I used a range of sources, including some of Maurice’s personal effects. They included a tattered, battered old wallet containing some fascinating documents:
- Allied Expeditionary Force D.P. Index cards, signed by Maurice in Cyrillic script
- a notarized affidavit from Maurice’s aunt in Montreal, mentioning Maurice as a Canadian citizen living in a United Nations Relief and Rehabilitation Administration Displaced Persons camp in Landeck, Austria
- Allied Travel permits authorizing Maurice to go from Landeck to Vienna in early 1947.
These and other documents supported Maurice’s story and my notes about going from Berlin to Ingolstadt, Bavaria, and then Landeck, Innsbruck and finally Vienna before coming home to Canada.
But I was still having trouble getting Maurice’s journey clear in my own mind.
The final clue
Months later, I saw a thin pocket in the old wallet that I had never noticed before. From it, I pulled out a thin slip of yellowed paper. Typed with an uneven manual
typewriter was the following:
Recen. Co. 692 T.D.Bn.
July 7, 1945.
To whom it may concerns:
The following two men, Maurice Bury, and Tkacz
Bazyli , have been working for us as K. P.s for the last
xxxxx month, and we have found there work to be very
We recommend them very highly.
1st Lt. W.A.
I was very excited. I showed it to a retired Canadian Armed Forces general, who explained some of the abbreviations at the top. “T.D.Bn” stands for “tank destroyer battalion.” And the reference to “K.P.” indicated an American unit.
Maurice had told me that, following the war, he had worked for the American Army, first helping out in the kitchen and then as a translator—he spoke English, German and Russian as well as Ukrainian.
A Google search for the 692nd Tank Destroyer Battalion told me that it indeed had been formed in 1942, arriving in France in September 1944. It was attached to the 104th Infantry Division, and then to the First Canadian Army, which it supported in its attack on Antwerp, Belgium and the crossing of the Maas River. The 692nd repelled the Germans in the Battle of the Bulge, and in February 1945 its accurate artillery fire preserved the Regamen Bridge over the Rhine, allowing the Canadian troops to cross, saving lives. It was also the only unit called upon to break the Siegfried line more than once.

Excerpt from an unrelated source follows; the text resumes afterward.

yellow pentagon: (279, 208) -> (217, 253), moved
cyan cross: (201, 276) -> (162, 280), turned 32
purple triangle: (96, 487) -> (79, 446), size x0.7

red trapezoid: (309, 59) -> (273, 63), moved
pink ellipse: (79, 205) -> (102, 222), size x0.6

This was the unit that liberated the Dachau concentration camp.
At the end of the war, the 692nd took on occupation duties in an area around the Bavarian-Austrian border.
At last, I had corroborating evidence putting Maurice Bury in southern Germany on a specific date shortly after the end of the war: July 7, 1945. It gave me two other names, as well: Lt. John Gardner, commanding officer of the 692nd on that day; and “Tkacz Bazyli.”

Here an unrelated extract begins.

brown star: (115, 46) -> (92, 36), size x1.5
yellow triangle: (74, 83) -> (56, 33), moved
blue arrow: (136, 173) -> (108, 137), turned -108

That’s just one of the mistakes in the letter. You’ll notice the other typos, too. “Tkacz” is a Ukrainian surname, and Maurice was friends with a man named Basil Tkacz in Montreal.
Why is this important?
This little slip of paper helped me put the end of Maurice journey out of the war into order.

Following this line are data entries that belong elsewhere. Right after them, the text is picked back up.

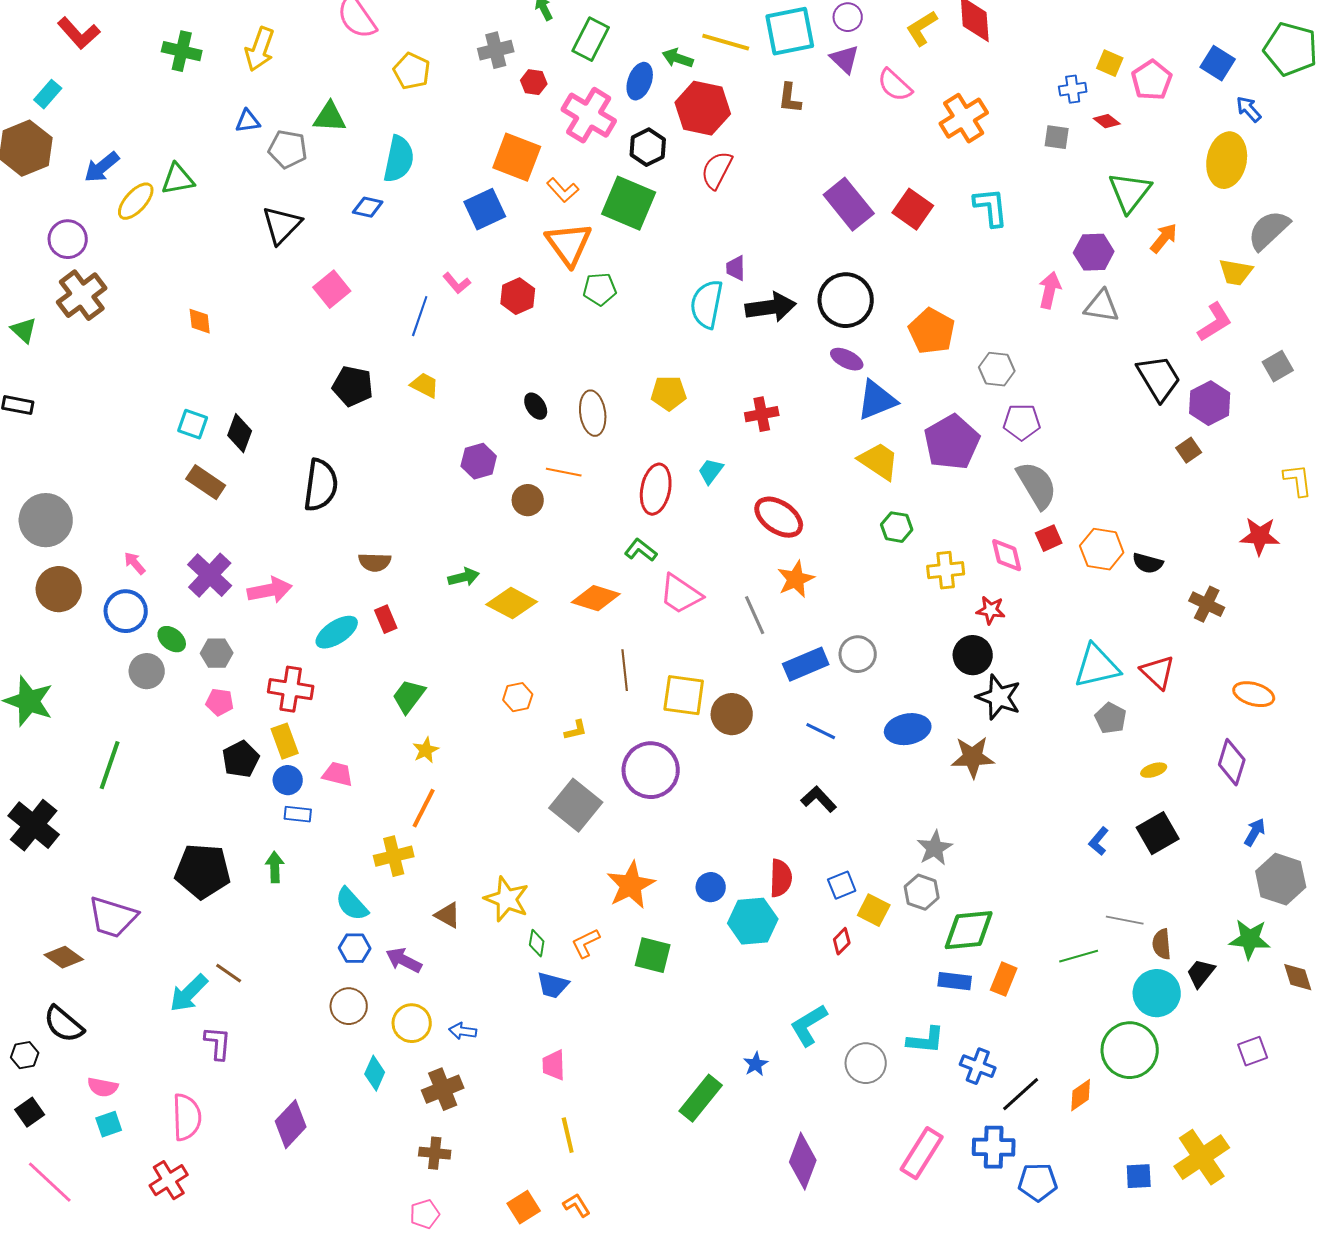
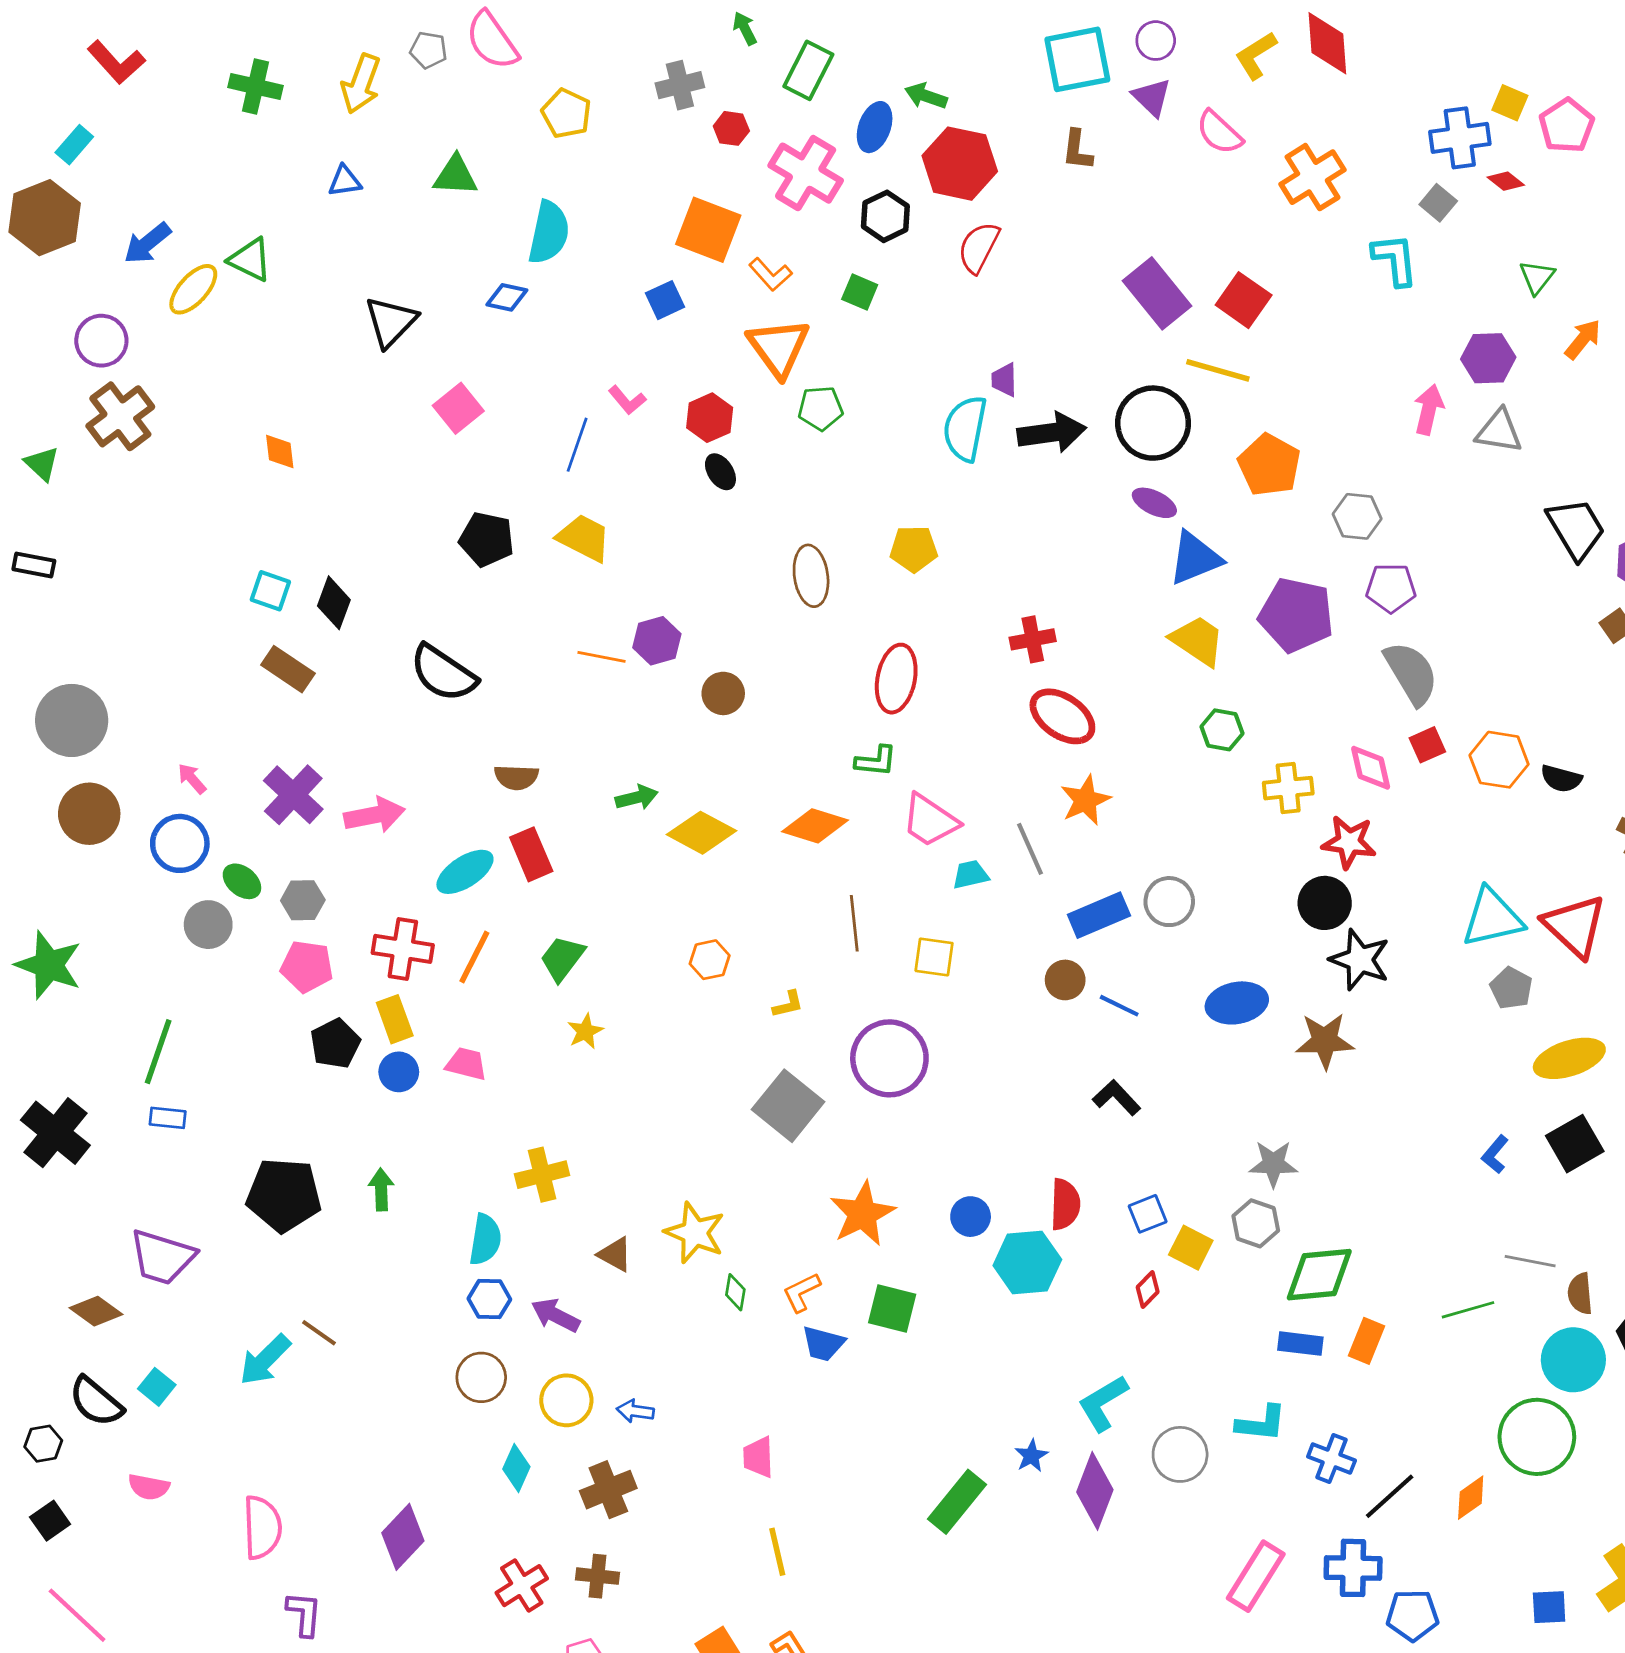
yellow line: (726, 42) -> (1218, 370), moved
blue cross: (1073, 89) -> (1460, 138), size x1.6
gray square: (1057, 137) -> (1438, 203), turned 32
gray pentagon: (288, 149) -> (428, 50), moved, size x0.7
green triangle: (178, 179) -> (250, 260), turned 36
green triangle: (1130, 192) -> (1537, 277), size x0.6
green square: (629, 203) -> (860, 292), size x0.5
cyan L-shape: (991, 207) -> (1395, 260), moved
blue square: (485, 209) -> (665, 300), size x0.7
yellow trapezoid: (425, 385) -> (584, 538), size x1.4
black ellipse: (536, 406) -> (720, 472), moved
red cross: (762, 414) -> (1033, 639), moved
purple pentagon: (952, 442) -> (1296, 615), turned -30
cyan trapezoid: (711, 471) -> (971, 875), moved, turned 40
orange line: (564, 472) -> (602, 657), moved
black semicircle: (321, 485) -> (443, 673), turned 116
green L-shape: (641, 550) -> (876, 761), turned 148
red star: (991, 610) -> (1349, 842), size x1.4
red rectangle: (386, 619) -> (531, 854), size x1.4
red triangle: (1158, 672) -> (1575, 926), size x1.4
yellow square: (684, 695) -> (934, 957), size x0.7
pink pentagon: (220, 702) -> (307, 966), size x1.4
brown circle: (732, 714) -> (1065, 980), moved, size x0.7
yellow ellipse: (1154, 770) -> (1569, 1058), size x2.0
orange line: (424, 808) -> (474, 957), moved
blue rectangle: (298, 814) -> (168, 1118), moved
gray star: (935, 848) -> (1273, 1164), turned 30
cyan semicircle: (352, 904) -> (485, 1240), turned -129
blue trapezoid: (553, 985) -> (823, 1344), moved
purple L-shape: (218, 1043) -> (304, 1614), moved
cyan square: (109, 1124) -> (157, 1387), moved, turned -32
purple diamond: (803, 1161) -> (1095, 1491), moved
red cross: (169, 1180) -> (522, 1586), moved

This little slip of paper makes an anchor. He was in southern Germany, or maybe norther Austria, on July 7, 1945.
It gave me a timeline.
And that has allowed me to finish writing the story.
I know that I promised to release Walking Out of War before the end of 2016, and I’m sad to say that I won’t be able to do that.
I have written the draft and completed the re-write, adding all the little details. But now the manuscript has to go to an editor, a proofreader and some beta readers. It will also need a cover design before I format it and publish it as an e-book and a print book.
But know that it is imminent. All the pieces are in place, anchored with historical detail. So don’t despair, readers. The final installment of the trilogy will be in your hands soon.